They’re not terrorists. That’s an inflammatory metaphor designed to draw attention to how the Republicans have decided to negotiate by threatening things that all sides agree are good things (default and the continued operations of the 90% of government everyone agrees on, respectively). But passing a law that is bad for the country (or failing to pass one that is good) is not the same as *literal *terrorism, I hope everyone recognizes.
As to why they aren’t metaphorical terrorists, I think the most charitable thing you can say is that the debt limit stuff is all posturing but they have no intention of actually causing default (which Boehner and Cruz have basically admitted), and that the shutdown is something at least some of the caucus actually wants, so in that sense they are just negotiating with demands that are just unreasonable and stupid rather than “terroristic.” (And also that they do not bear 100% responsibility for the failure to negotiate a resolution prior to shutdown, though I think that’s just factually wrong given their refusal to go to conference.)
So they’re terrorists without the strength of their convictions? 
Here is the money quote of the month (so early!) from one of the House Republicans:
“We’re not going to be disrespected,” Rep. Marlin Stutzman (R-Ind.) told The Washington Examiner. “We have to get something out of this. And I don’t know what that even is.”
…The best lack all conviction
While the worst are full of passionate intensity…
Yes to both.
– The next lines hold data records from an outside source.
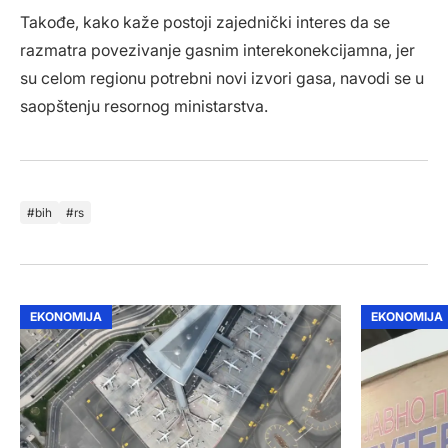
Takođe, kako kaže postoji zajednički interes da se
razmatra povezivanje gasnim interekonekcijamna, jer
su celom regionu potrebni novi izvori gasa, navodi se u
saopštenju resornog ministarstva.
bih
rs
EKONOMIJA
EKONOMIJA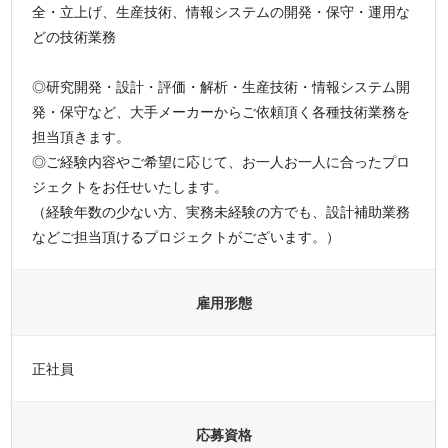
全・立上げ、生産技術、情報システムの開発・保守・運用な
どの技術業務
◎研究開発・設計・評価・解析・生産技術・情報システム開
発・保守など、大手メーカーからご依頼頂く各種技術業務を
担当頂きます。
◎ご経験内容やご希望に応じて、お一人お一人に合ったプロ
ジェクトをお任せいたします。
（経験年数の少ない方、実務未経験の方でも、設計補助業務
などご担当頂けるプロジェクトがございます。）
雇用形態
正社員
応募資格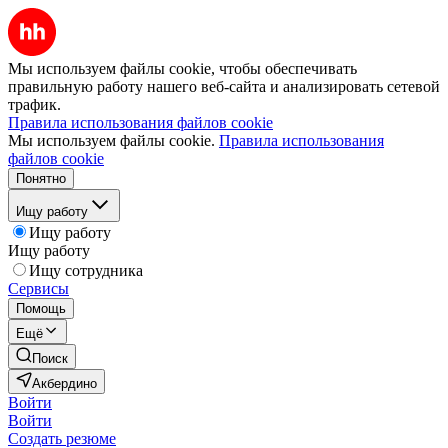
Мы используем файлы cookie, чтобы обеспечивать
правильную работу нашего веб-сайта и анализировать сетевой
трафик.
Правила использования файлов cookie
Мы используем файлы cookie.
Правила использования
файлов cookie
Понятно
Ищу работу
Ищу работу
Ищу работу
Ищу сотрудника
Сервисы
Помощь
Ещё
Поиск
Акбердино
Войти
Войти
Создать резюме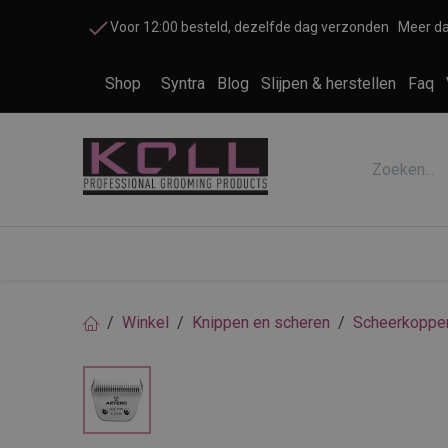
Overslaan naar inhoud
Voor 12:00 besteld, dezelfde dag verzonden
Meer da
Shop
Syntra
Blog
Slijpen & herstellen
Faq
Accessoires honden en katten
Cosme
Winkel
Knippen en scheren
Scheerkoppe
If a minority Democrat submits the petition, then Republicans would have to challenge the Speaker’s agenda-setting power directly.
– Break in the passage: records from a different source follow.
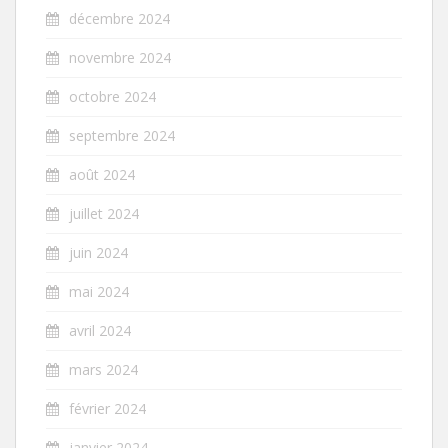
décembre 2024
novembre 2024
octobre 2024
septembre 2024
août 2024
juillet 2024
juin 2024
mai 2024
avril 2024
mars 2024
février 2024
janvier 2024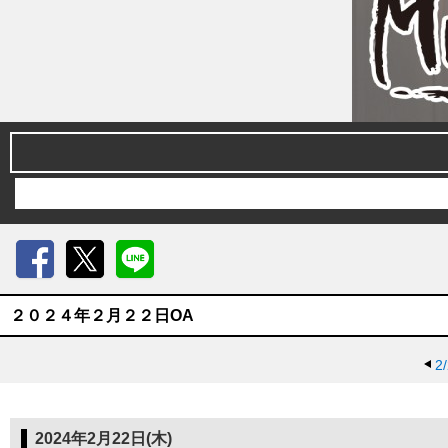
Facebook
X
LINE
２０２４年２月２２日OA
2
2024年2月22日(木)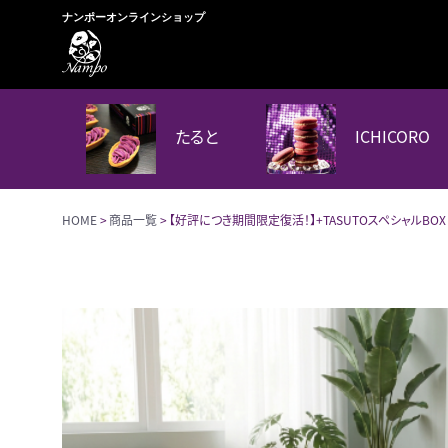
ナンポーオンラインショップ
たると
ICHICORO
HOME
商品一覧
【好評につき期間限定復活！】+TASUTOスペシャルBOX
This is a very good piece from August about the possible use of the discharge petition to force immigration reform.
There is no doubt that more Republicans would vote for a clean CR that the Speaker moved to the floor than would vote for a discharge petition. I struggle to imagine a world where they would not be stripped of their committees in retribution by any Republican, Boehner or not, who held the Speakership subsequently.
The Republicans are terrorists? That actually explains a lot about American politics… ![]()
The part I find most difficult to understand from this side of the pond is that an employer can simply stop paying their employees, and even worse: Expect some of them to work keep working even though the employer has broken their part of the contract. I know that people get back pay later (everybody? or just those who had to keep working?), but suddenly losing your income for a while can be pretty expensive.
Why don’t those who lose their pay sue the government for breach of contract or something? Employees have a right to get paid, don’t they?
Generally speaking, a contract with the government is subject to funding decisions of the government. The general idea is that the Executive Branch cannot commit the whole of government to paying someone under a contract if the Legislative Branch doesn’t want money spent on that thing. Otherwise, the Executive Branch could just go out an sign contracts for workers, computers, aircraft carriers, yachts, and superconducting supercolliders, putting the government on the hook for the money even if Congress refuses appropriations for those things.
It might be much sooner than that.
Nice little turn of the screw there.
Thanks, Ravenman. It makes sense that the Executive Branch can’t enter into new contracts in this situation, but it does seem weird that they can’t honor contracts they have entered already.
They can’t spend money they don’t have. Not that much different from other folks. If the bank account’s empty and the bank’s frozen your credit cards, you can’t pay your employees.
First, I agree the Republicans are at fault.
However, the polling is looking substantially better than it did the last time. And Obama’s popularity is taking a hit as well, because the public rightly sees him as a partisan figure lacking a single iota of leadership ability.
You’re getting an awful lot of flavor text from a poll there.
That was my spin. Did you like it?
It tasted like you had been carrying it around in your pocket all day.
But members of Congress get their wages, don’t they? So there’s some money that can be spent. And I assume that if the military needs more fuel for their planes, or toilet paper, for that matter, they can pay for that?
Well, if that happens in Norway, the government pays your employees. To me that’s one of the most fundamental jobs of government: To protect people against being screwed to badly by more powerful groups.
I get that your system works this way, and that it’s hard to change. It just seems bizarre that a government acts so un-government-like.
In order for a government to perform that role, it has to manage its finances wisely. Norway does. Most countries do not.
Oh, there’s money in the federal coffers. It’s a question of having legal authority to spend it. The Constitution guarantees that the members of the Congress get paid. And Congress has passed interim legislation to ensure that the military will get paid during this period. It has not passed interim legislation for non-essential services.
Well, it’s not my system. I also live under a parliamentary system, and like Norway, we don’t have government shut-downs like this.